Tessa looked again at the photo—Sara’s open joy, Scout’s easy grin. Relief cut through her, sharp and guilty.
Get it together, Quinn.
She slipped the photo back into the file and reached for her jacket.
When she stepped into the bullpen, conversation stalled. Eyes followed her.
You don’t question one of us.
It reminded her of her first posting—the weight in the room when she’d reported misconduct against a hometown favorite. Back then, her hands had shaken.
Now, they were steady.
Near the command board, Luke Hale glanced up and gave a small, deliberate nod.
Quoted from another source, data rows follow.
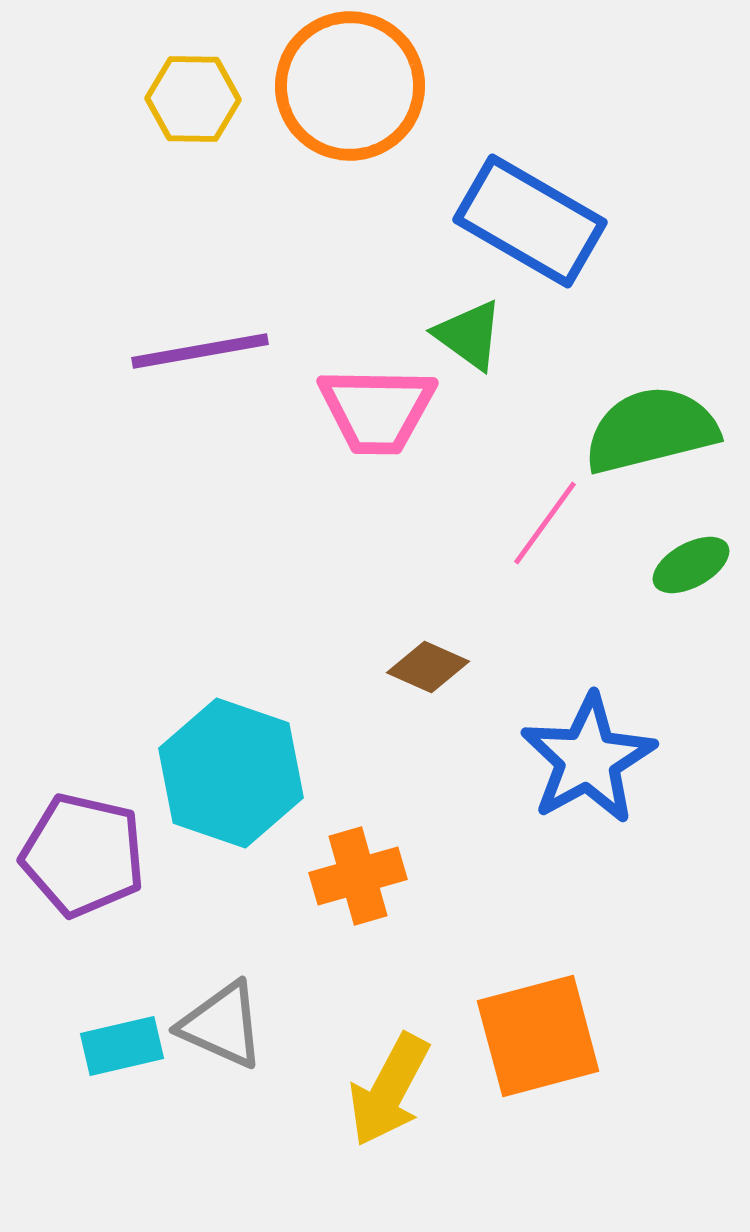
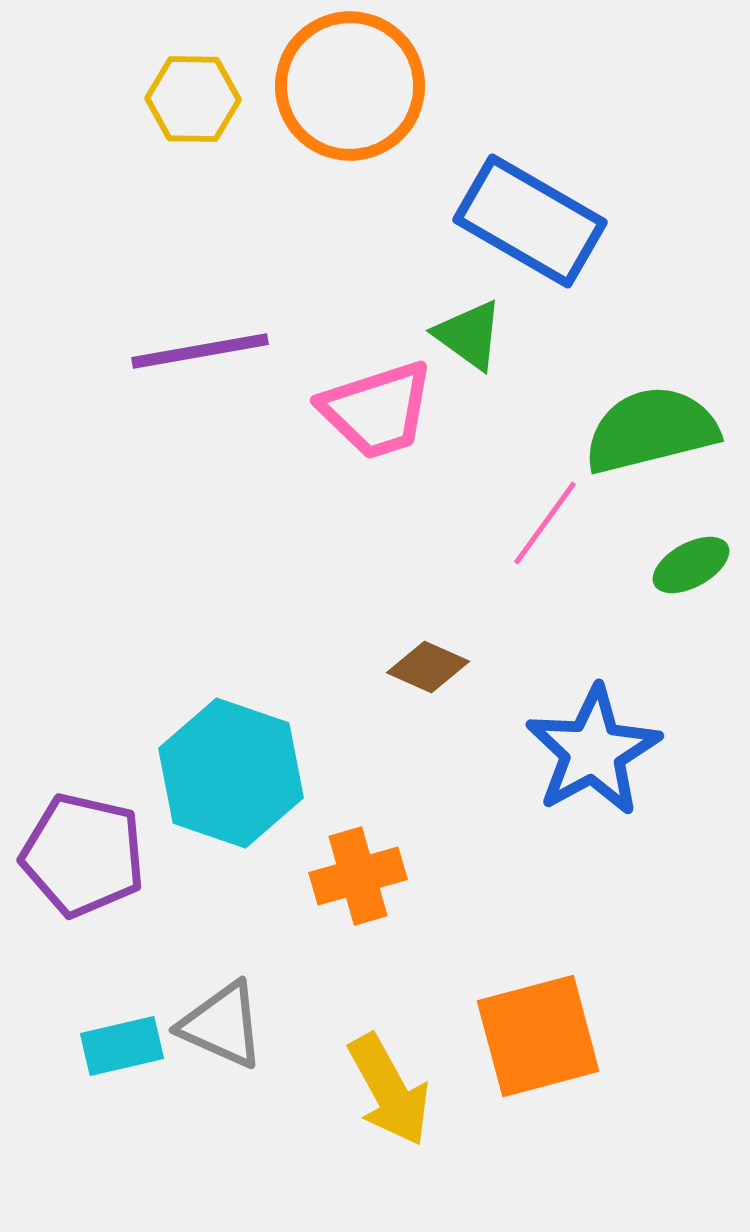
pink trapezoid: rotated 19 degrees counterclockwise
blue star: moved 5 px right, 8 px up
yellow arrow: rotated 57 degrees counterclockwise
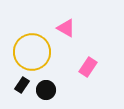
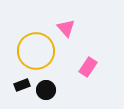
pink triangle: rotated 18 degrees clockwise
yellow circle: moved 4 px right, 1 px up
black rectangle: rotated 35 degrees clockwise
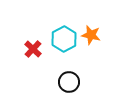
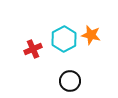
red cross: rotated 24 degrees clockwise
black circle: moved 1 px right, 1 px up
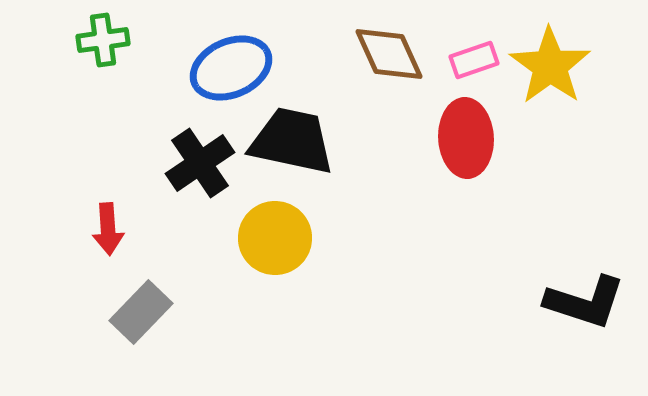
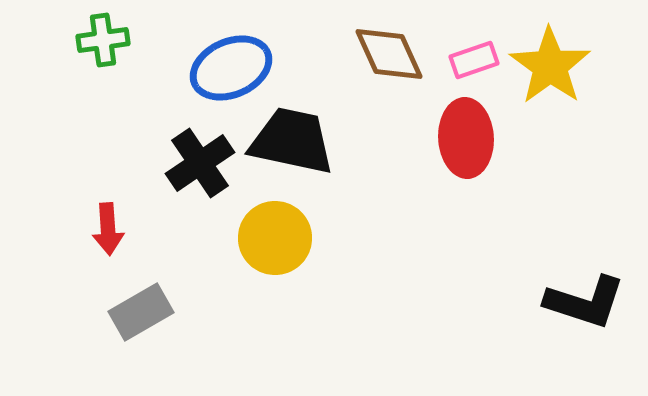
gray rectangle: rotated 16 degrees clockwise
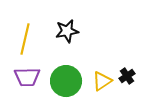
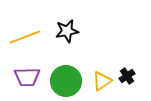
yellow line: moved 2 px up; rotated 56 degrees clockwise
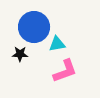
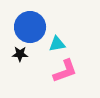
blue circle: moved 4 px left
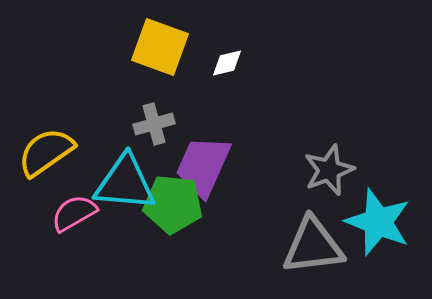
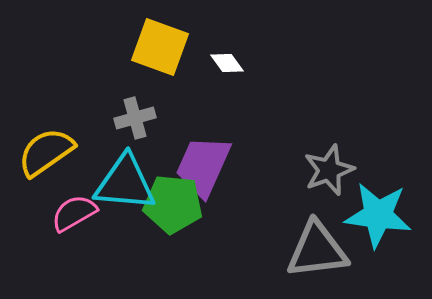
white diamond: rotated 68 degrees clockwise
gray cross: moved 19 px left, 6 px up
cyan star: moved 7 px up; rotated 14 degrees counterclockwise
gray triangle: moved 4 px right, 4 px down
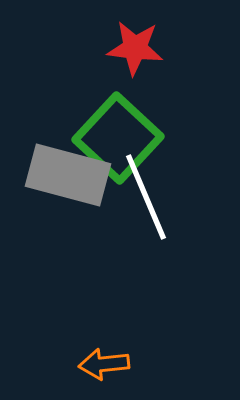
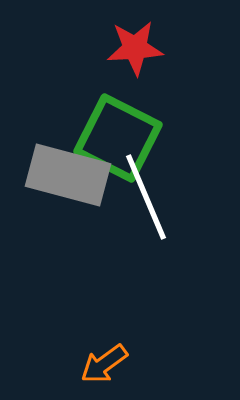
red star: rotated 10 degrees counterclockwise
green square: rotated 16 degrees counterclockwise
orange arrow: rotated 30 degrees counterclockwise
It helped more than she expected.
Miller’s Ridge—Afternoon
Mist crawled low across the field where search crews regrouped. Floodlights glowed dull against the gray. Fatigue weighed on everymovement—on every shoulder, every step, every set of eyes that refused to stop scanning the tree line.
As Tessa stepped from her SUV, the chatter dipped.
“That’s her,” someone muttered.
She ignored it.
Burke stood over the map with the fire chief, finger tracking grid lines like they were veins. Scout checked his radio nearby, shoulders tight, gaze fixed toward the mountain like he could will the fog to lift.
The air between them was thick but controlled.
Luke Hale shifted closer. “Ma’am—update from the south grid?”
Jenkins muttered something under his breath.
Scout turned his head, measured and sharp. “If you want to help,” he said evenly, “then help. Otherwise let her do her job.”
Silence.
The men who’d been half-smirking a minute ago suddenly found reasons to look at their boots.
When the group dispersed, Scout remained by the truck, hands braced on the tailgate like he was holding himself in place.
“You didn’t have to do that,” Tessa said quietly.
“Yeah,” he replied. “I did.”
A beat.
“You’d have done the same.”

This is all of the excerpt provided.